Kim's body is found in a wooded area. A screwdriver with her blood on it is found in Jeff's car trunk and he is arrested for her murder. Theresa doesn't believe her brother is capable of killing Kim, and sets out to find the real murderer.
Jeff seems to to think there is nothing he can do to help his situation. He lets things happen to him, instead of making things happen for him. Their last name "Battles" is ironic here; Jeff does nothing to fight for himself. He just wallows in his defeatist attitude about his life.
Theresa says of their family dynamic:
"Driving home, I considered the concept of enabler. It was something I'd been thinking about a lot lately. I never meant to be one, you see. I've noticed there is little sympathy out there for enablers. Not that there should be a great deal, but this is something I wish people understood: It's a role that sneaks up on you."and
"If we were a family that talked directly about feelings or worries or troubling behaviors or anything at all, really, this would perhaps have been when we talked about it. But we don't, so we didn't. That's how it sneaks up on you, see?"

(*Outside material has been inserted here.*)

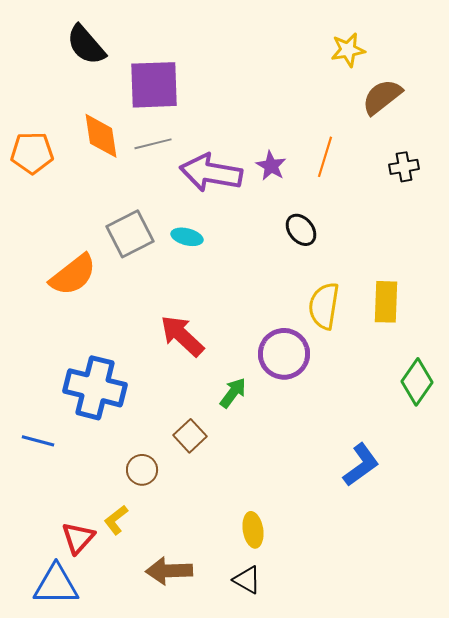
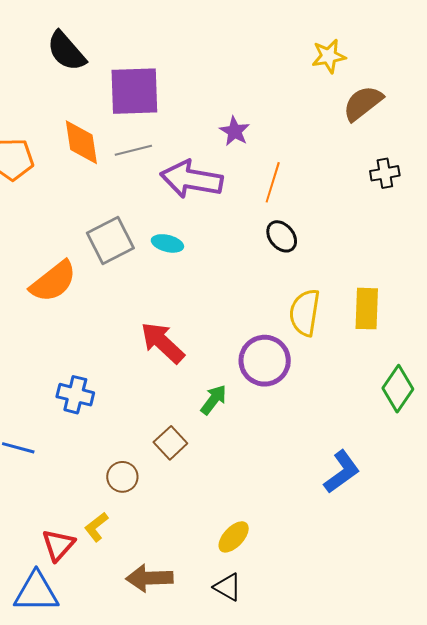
orange line: (325, 157) -> (273, 182), moved
purple star: (271, 166) -> (235, 131), moved
blue cross: (95, 388) -> (75, 395), size x0.6
yellow ellipse: (253, 530) -> (234, 537), turned 52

When Jeff is arrested, Theresa says "We're used to disappointment." They believe their family motto should be "We're Battles. What chance did we have?" Their propensity to believe that bad things will happen to them is maddening and sad. We never discover where exactly this attitude comes from, and I was pleased not to find some deep, dark secret behind it. They are the way they are, and though their divorced parents can be difficult to deal with, they are no more difficult than anybody else's parents.
They mystery of who killed Kim is satisfying and a careful reader may pick up on clues to the conclusion, although there is no shortage of suspects. Theresa gets herself into some tight spots trying to save her brother, and the sense of dread and panic builds as the story goes along.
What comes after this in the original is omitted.